As all genealogists know, the world is full of poor quality family trees, both online and offline. While these poor quality trees will impact the method described above, they will not be able to derail it entirely. As more people are tested and more information is collated into the database, the DNA information will overpower these poor trees.
For example, it will become clear with testing that John and Jane Smith of Boston, MA could not have been the parents of Joseph Smith, since none of Joseph’s many descendants possess the unique John and Jane Smith autosomal haplotypes, and instead possess the Samuel and Rachel Smith haplotypes.
In addition to poor quality trees, there are extremely well-researched and well-documented family trees that are incorrect due to an otherwise undetectable NPE (non-paternal event) such as adoption, name change, or infidelity. These trees can also be detected and (delicately!) corrected using the methods described above.
This might also be another motivation for a universal family tree complete with documentation such as the one currently being worked on by thousands of users of FamilySearch.
As mentioned above, every ancestor in your family tree with a recreated genome could have his or her own profile filled with information about their life, family, and DNA.

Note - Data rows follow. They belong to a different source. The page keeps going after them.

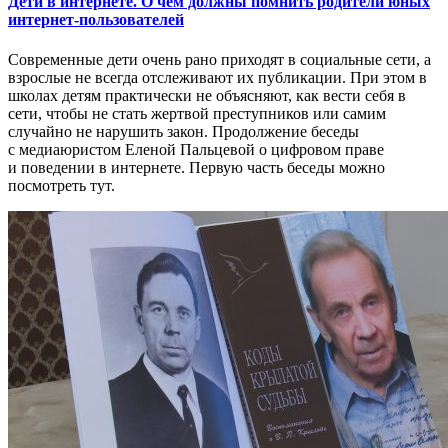
Дети в интернете. О чем должны помнить родители юных
интернет-пользователей
Современные дети очень рано приходят в социальные сети, а
взрослые не всегда отслеживают их публикации. При этом в
школах детям практически не объясняют, как вести себя в
сети, чтобы не стать жертвой преступников или самим
случайно не нарушить закон. Продолжение беседы
с медиаюристом Еленой Пальцевой о цифровом праве
и поведении в интернете. Первую часть беседы можно
посмотреть тут.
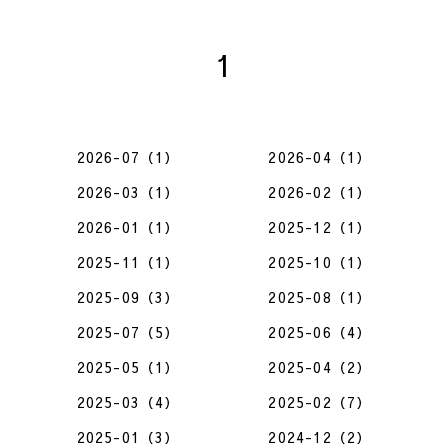
1
2026-07（1）
2026-04（1）
2026-03（1）
2026-02（1）
2026-01（1）
2025-12（1）
2025-11（1）
2025-10（1）
2025-09（3）
2025-08（1）
2025-07（5）
2025-06（4）
2025-05（1）
2025-04（2）
2025-03（4）
2025-02（7）
2025-01（3）
2024-12（2）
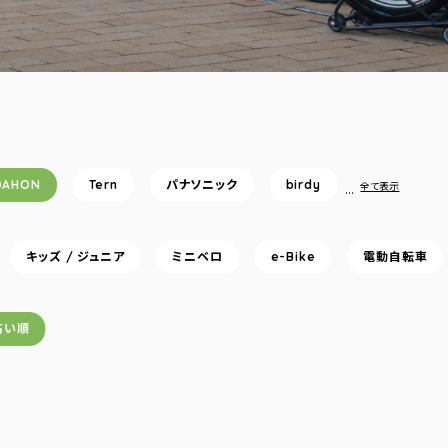
DAHON
Tern
パナソニック
birdy
…
全て表示
キッズ / ジュニア
ミニベロ
e-Bike
電動自転車
高い順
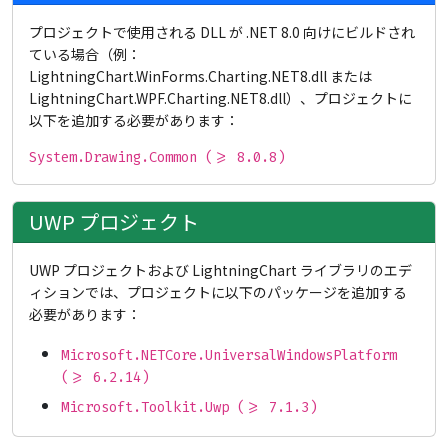
プロジェクトで使用される DLL が .NET 8.0 向けにビルドされ
ている場合（例：
LightningChart.WinForms.Charting.NET8.dll または
LightningChart.WPF.Charting.NET8.dll）、プロジェクトに
以下を追加する必要があります：
System.Drawing.Common (>= 8.0.8)
UWP プロジェクト
UWP プロジェクトおよび LightningChart ライブラリのエデ
ィションでは、プロジェクトに以下のパッケージを追加する
必要があります：
Microsoft.NETCore.UniversalWindowsPlatform
(>= 6.2.14)
Microsoft.Toolkit.Uwp (>= 7.1.3)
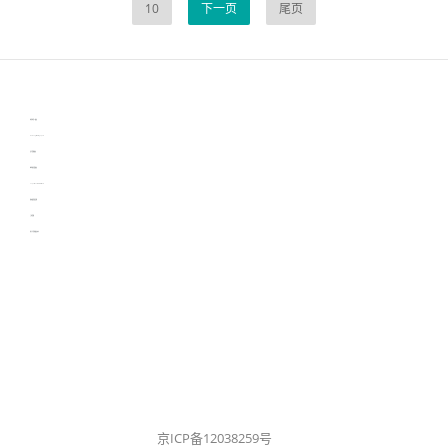
10
下一页
尾页
伙伴云
3D视觉相机资讯
协作机器人资讯
learn english in singapore
生产管理资讯
物流供应链资讯
experiment record software
新加坡英语培训
工单管理
电子元器件资讯中心
京ICP备12038259号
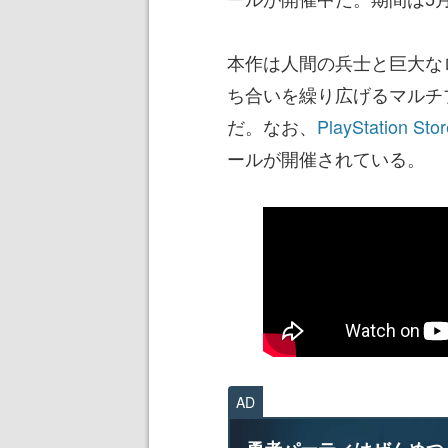
本作は人間の兵士と巨大な
ち合いを繰り広げるマルチ
だ。なお、
PlayStation Stor
ールが開催されている。
AD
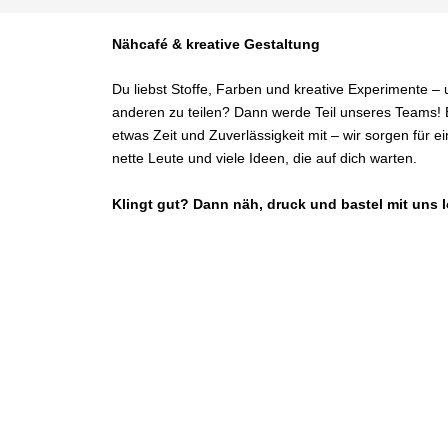
Nähcafé & kreative Gestaltung
Du liebst Stoffe, Farben und kreative Experimente – 
anderen zu teilen? Dann werde Teil unseres Teams! 
etwas Zeit und Zuverlässigkeit mit – wir sorgen für e
nette Leute und viele Ideen, die auf dich warten.
Klingt gut? Dann näh, druck und bastel mit uns l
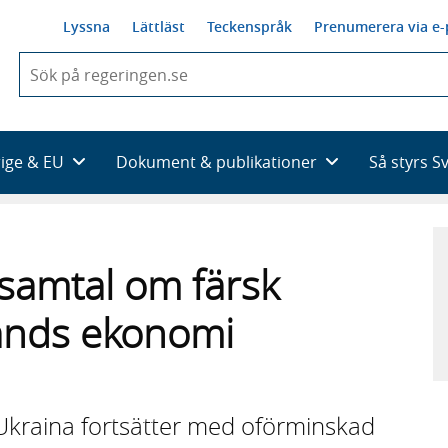
Lyssna
Lättläst
Teckenspråk
Prenumerera via e-
När
du
börjar
skriva
så
rige & EU
Dokument & publikationer
Så styrs S
framträder
en
lista
med
sökförslag
 samtal om färsk
ands ekonomi
t Ukraina fortsätter med oförminskad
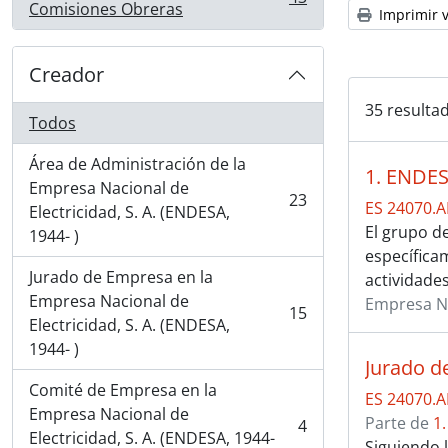
, 43 resultados
Comisiones Obreras
Imprimir v
Creador
35 resultad
Todos
Área de Administración de la
1. ENDES
Empresa Nacional de
23
ES 24070.
, 23 resultados
Electricidad, S. A. (ENDESA,
El grupo d
1944- )
específica
Jurado de Empresa en la
actividade
Empresa Nacional de
Empresa Nac
15
, 15 resultados
Electricidad, S. A. (ENDESA,
1944- )
Jurado d
Comité de Empresa en la
ES 24070.
Empresa Nacional de
Parte de
1
4
, 4 resultados
Electricidad, S. A. (ENDESA, 1944-
Siguiendo 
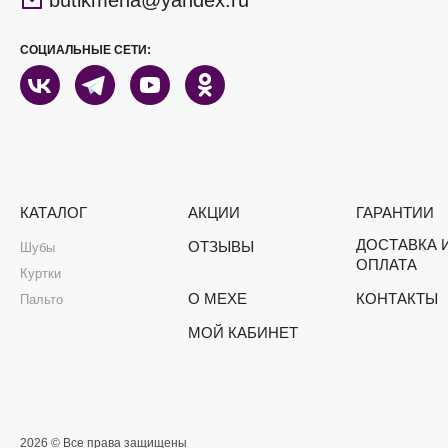
СОЦИАЛЬНЫЕ СЕТИ:
КАТАЛОГ
АКЦИИ
ГАРАНТИИ
ДОСТАВКА 
ОТЗЫВЫ
Шубы
ОПЛАТА
Куртки
О МЕХЕ
КОНТАКТЫ
Пальто
МОЙ КАБИНЕТ
2026 © Все права защищены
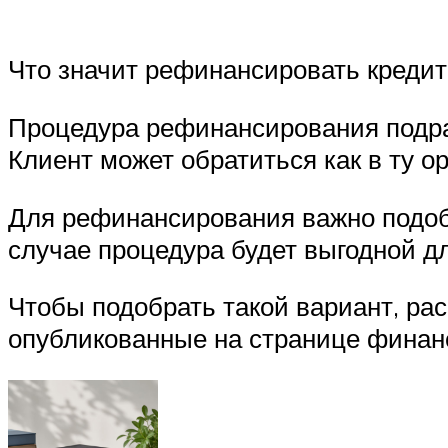
Что значит рефинансировать кредит
Процедура рефинансирования подра
Клиент может обратиться как в ту ор
Для рефинансирования важно подобр
случае процедура будет выгодной д
Чтобы подобрать такой вариант, ра
опубликованные на странице финанс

Having the recreated genome of this individual may also provide his descendants insight into other information about him. For example, within that genome may be health propensities (cancer? heart disease?), traits (brown hair? blue eyes?), and other DNA-related information.
It may also be possible to create images of the ancestor based on recent and ongoing research linking facial structure to SNPs within the genome. The DNA information can then be supplemented with cultural and socioeconomic information to predict hair styles and other features.
There are many caveats to this process, which is why it cannot completely eclipse traditional genealogical research. Since the blog’s launch in 2007, I’ve stated many times that genetic genealogy only works when paired with traditional genealogy, and that remains true.
For example, it may be that you descend from the relatively unknown brother of John Smith who has very few living descendants, instead of being a descendant of John Smith himself. You could still possess any of the characterized John Smith haplotypes. While the methods described above will likely ultimately focus on characterizing the genomes of “branch points” (such as immigrants, founders of unique haplotypes, etc.) to avoid this problem, the existence of unknown or lesser known relatives of the branch point will temporarily throw a monkey wrench in the process. Many of these issues will be resolved by traditional research.
What are some of the other caveats or issues you see with my envisioned future of genetic genealogy?